Colors of change

It’s Best of the Butte season and as always, some of the random answers were the best. See the results on page 25. While glancing over the submissions, it got me thinking—about the community’s colors.

“The Blue Light Pole.”
That was one suggestion we received in Best of the Butte for Most Important Local Issue. Yessss! Yes it is. That sort of sums up the place. Embodied in that answer is some humor, some underlying conflict and some reflections of tensions that come with every resort town—growth, change and the idea of selling of a soul or just having a good time.
Briefly, the blue light pole was located at Third and Elk for about two weeks. After the Bud Light Whatever event this past September, the Town Council chose to leave that one pole painted blue as a sort of tribute to the weekend event that came in and “took over the town” for a Bud Light promotion. While the lead-up to the event was one of the most divisive things I’ve seen in the community, the actual party weekend was spectacular and the council wanted to leave the pole blue as a totem to the event.
But the earlier divisiveness made it too much to keep a sly reminder of a good party that came with a lot of flaws as the event approached. Some still go ballistic at the word “Whatever.” Others would bring it all back in a heartbeat. Some saw the event as a town literally selling its soul to cheap beer, while the other side saw it as a new way to bring in revenue and have a party. The blue light pole was a symbol of change that some embraced and others reviled.
But that’s what how we sometimes argue here: Over painted light poles. There are worse places to live.

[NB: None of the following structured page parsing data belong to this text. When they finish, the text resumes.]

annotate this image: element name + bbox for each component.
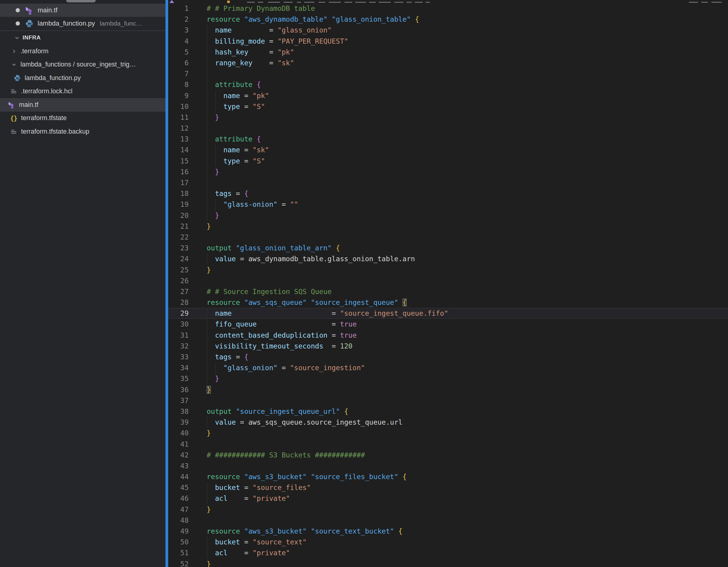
- token: "sk": [277, 59, 294, 67]
- code-line-10[interactable]: 10 type = "S": [168, 101, 728, 112]
- code-line-51[interactable]: 51 acl = "private": [168, 547, 728, 558]
- code-line-44[interactable]: 44resource "aws_s3_bucket" "source_files…: [168, 471, 728, 482]
- token: "glass-onion": [223, 200, 277, 208]
- code-line-45[interactable]: 45 bucket = "source_files": [168, 482, 728, 493]
- tree-item-lambda-functions-source-ingest-trig-[interactable]: lambda_functions / source_ingest_trig…: [0, 58, 165, 72]
- modified-dot-icon[interactable]: [16, 21, 20, 26]
- code-line-47[interactable]: 47}: [168, 504, 728, 515]
- code-line-18[interactable]: 18 tags = {: [168, 188, 728, 199]
- code-line-7[interactable]: 7: [168, 68, 728, 79]
- line-number: 25: [168, 264, 189, 275]
- code-line-8[interactable]: 8 attribute {: [168, 79, 728, 90]
- code-line-46[interactable]: 46 acl = "private": [168, 493, 728, 504]
- code-line-52[interactable]: 52}: [168, 559, 728, 567]
- token: name: [215, 26, 232, 34]
- tree-item-.terraform.lock.hcl[interactable]: .terraform.lock.hcl: [0, 85, 165, 98]
- code-line-48[interactable]: 48: [168, 515, 728, 526]
- code-line-38[interactable]: 38output "source_ingest_queue_url" {: [168, 406, 728, 417]
- code-line-28[interactable]: 28resource "aws_sqs_queue" "source_inges…: [168, 297, 728, 308]
- code-line-39[interactable]: 39 value = aws_sqs_queue.source_ingest_q…: [168, 417, 728, 428]
- tree-item-main.tf[interactable]: main.tf: [0, 98, 165, 112]
- code-line-41[interactable]: 41: [168, 439, 728, 450]
- code-line-49[interactable]: 49resource "aws_s3_bucket" "source_text_…: [168, 526, 728, 537]
- token: =: [240, 103, 253, 110]
- sidebar-section-infra[interactable]: INFRA: [0, 31, 165, 44]
- chevron-right-icon[interactable]: [11, 49, 17, 54]
- code-line-33[interactable]: 33 tags = {: [168, 352, 728, 362]
- line-number: 44: [168, 471, 189, 482]
- code-line-2[interactable]: 2resource "aws_dynamodb_table" "glass_on…: [168, 14, 728, 25]
- code-text: value = aws_sqs_queue.source_ingest_queu…: [207, 417, 403, 428]
- modified-dot-icon[interactable]: [16, 8, 20, 12]
- code-text: "glass_onion" = "source_ingestion": [207, 362, 365, 373]
- code-line-1[interactable]: 1# # Primary DynamoDB table: [168, 3, 728, 14]
- code-line-9[interactable]: 9 name = "pk": [168, 90, 728, 101]
- code-line-25[interactable]: 25}: [168, 264, 728, 275]
- lines-file-icon: [10, 88, 17, 95]
- open-editor-lambda_function.py[interactable]: lambda_function.pylambda_func…: [0, 17, 165, 30]
- code-line-14[interactable]: 14 name = "sk": [168, 144, 728, 155]
- code-line-4[interactable]: 4 billing_mode = "PAY_PER_REQUEST": [168, 36, 728, 47]
- text-fragment: [379, 2, 391, 3]
- code-line-32[interactable]: 32 visibility_timeout_seconds = 120: [168, 341, 728, 352]
- code-line-17[interactable]: 17: [168, 177, 728, 188]
- tree-item-.terraform[interactable]: .terraform: [0, 45, 165, 58]
- code-line-30[interactable]: 30 fifo_queue = true: [168, 319, 728, 330]
- code-line-6[interactable]: 6 range_key = "sk": [168, 57, 728, 68]
- token: "aws_s3_bucket": [244, 473, 307, 481]
- line-number: 38: [168, 406, 189, 417]
- code-editor[interactable]: 1# # Primary DynamoDB table2resource "aw…: [168, 0, 728, 567]
- lines-icon: [10, 88, 17, 95]
- token: =: [323, 342, 340, 350]
- token: "pk": [277, 48, 294, 56]
- section-label: INFRA: [23, 34, 41, 41]
- open-editor-main.tf[interactable]: main.tf: [0, 4, 165, 17]
- code-line-43[interactable]: 43: [168, 461, 728, 471]
- code-line-15[interactable]: 15 type = "S": [168, 156, 728, 166]
- code-line-5[interactable]: 5 hash_key = "pk": [168, 47, 728, 57]
- code-line-26[interactable]: 26: [168, 275, 728, 286]
- code-line-16[interactable]: 16 }: [168, 166, 728, 177]
- code-line-27[interactable]: 27# # Source Ingestion SQS Queue: [168, 286, 728, 297]
- token: acl: [215, 495, 228, 502]
- tree-item-label: lambda_function.py: [25, 74, 81, 82]
- code-line-3[interactable]: 3 name = "glass_onion": [168, 25, 728, 35]
- code-line-21[interactable]: 21}: [168, 221, 728, 232]
- token: true: [340, 320, 356, 328]
- code-line-13[interactable]: 13 attribute {: [168, 134, 728, 144]
- code-line-34[interactable]: 34 "glass_onion" = "source_ingestion": [168, 362, 728, 373]
- code-line-36[interactable]: 36}: [168, 384, 728, 395]
- text-fragment: [304, 2, 314, 3]
- code-line-23[interactable]: 23output "glass_onion_table_arn" {: [168, 242, 728, 253]
- code-line-50[interactable]: 50 bucket = "source_text": [168, 537, 728, 547]
- code-line-31[interactable]: 31 content_based_deduplication = true: [168, 330, 728, 341]
- tree-item-lambda-function.py[interactable]: lambda_function.py: [0, 71, 165, 85]
- chevron-down-icon[interactable]: [11, 62, 17, 67]
- code-line-11[interactable]: 11 }: [168, 112, 728, 123]
- terraform-file-icon: [25, 6, 33, 14]
- code-text: attribute {: [207, 79, 261, 90]
- code-line-12[interactable]: 12: [168, 123, 728, 134]
- token: tags: [215, 353, 232, 361]
- code-line-22[interactable]: 22: [168, 232, 728, 242]
- code-line-37[interactable]: 37: [168, 395, 728, 406]
- code-line-42[interactable]: 42# ############ S3 Buckets ############: [168, 450, 728, 461]
- tree-item-terraform.tfstate[interactable]: {}terraform.tfstate: [0, 112, 165, 125]
- code-line-29[interactable]: 29 name = "source_ingest_queue.fifo": [168, 308, 728, 319]
- code-line-24[interactable]: 24 value = aws_dynamodb_table.glass_onio…: [168, 253, 728, 264]
- code-line-40[interactable]: 40}: [168, 428, 728, 439]
- line-number: 13: [168, 134, 189, 144]
- sidebar-scrollbar-thumb[interactable]: [66, 0, 96, 2]
- token: [207, 26, 215, 34]
- tree-item-terraform.tfstate.backup[interactable]: terraform.tfstate.backup: [0, 125, 165, 138]
- code-text: }: [207, 428, 211, 439]
- line-number: 2: [168, 14, 189, 25]
- code-line-20[interactable]: 20 }: [168, 210, 728, 221]
- code-line-19[interactable]: 19 "glass-onion" = "": [168, 199, 728, 210]
- token: name: [223, 146, 240, 154]
- code-text: }: [207, 221, 211, 232]
- token: [207, 135, 215, 143]
- code-line-35[interactable]: 35 }: [168, 373, 728, 384]
- sidebar-resize-sash[interactable]: [165, 0, 168, 567]
- token: resource: [207, 473, 240, 481]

So, while Whatever and its spin-offs were voted heavily as one of the most important local issues, the winner as usual, was Red Lady. Red Lady is the mountain overlooking town to the west. It holds within her womb a stash of molybdenum. Various mining companies have coveted the idea of extracting the high-grade moly over the last many decades. The Crested Butte community has persistently, and in a much more unified manner than Whatever, successfully come together and fought that idea. The thought of an industrial mine mixing with a growing tourism economy doesn’t make sense to most of those at the upper end of the valley.
Currently U.S. Energy holds the rights to the moly and as usual they are quacking about taking the steps to pursue their moly dream. I have been contending for a while that it is a dream—a pipe dream. Here is why: The price of moly is low. It sits at about $9.50 a pound. That really doesn’t make it feasible to open a new molybdenum mine. There is no shortage of the mineral on the market. Moly tends to be found alongside copper and there is plenty of the stuff being extracted all over the world. The cost of just starting a new mine is in the billions of dollars. The infrastructure of roads and electricity and mine equipment is staggering. New mines in the United States have to go through a rigorous permitting process and these types of mines are more likely to open in Indonesia than in Colorado.
Now add to the big picture the fact that U.S. Energy is getting pounded financially. The company shifted gears over the last few years to look less at hard rock mining and more at natural gas and shale oil. While that was a boon to the company originally, its fortunes began to turn when the price of oil started to tank. The stock price of the company touched $5 last April. This week it is closer to $1.40.
All these things add up to an unlikely mine anytime soon, if ever. But it also provides opportunity. While I see very little potential of a mine up there in my lifetime, there is value in getting rid of the dark mining dream that has hovered over the town for decades. So perhaps now is the time to again pursue a deal that ends the uncertainty. U.S. Energy must legally operate the wastewater treatment plant on Red Lady and that comes at a cost of seven figures a year. That has to hurt its bottom line.
The reality is that U.S. Energy has a liability and not an asset and given current financial realities, the company leaders might finally understand that and be willing to give up the mineral rights and leave a trust to operate that wastewater treatment plant to get this liability off its books.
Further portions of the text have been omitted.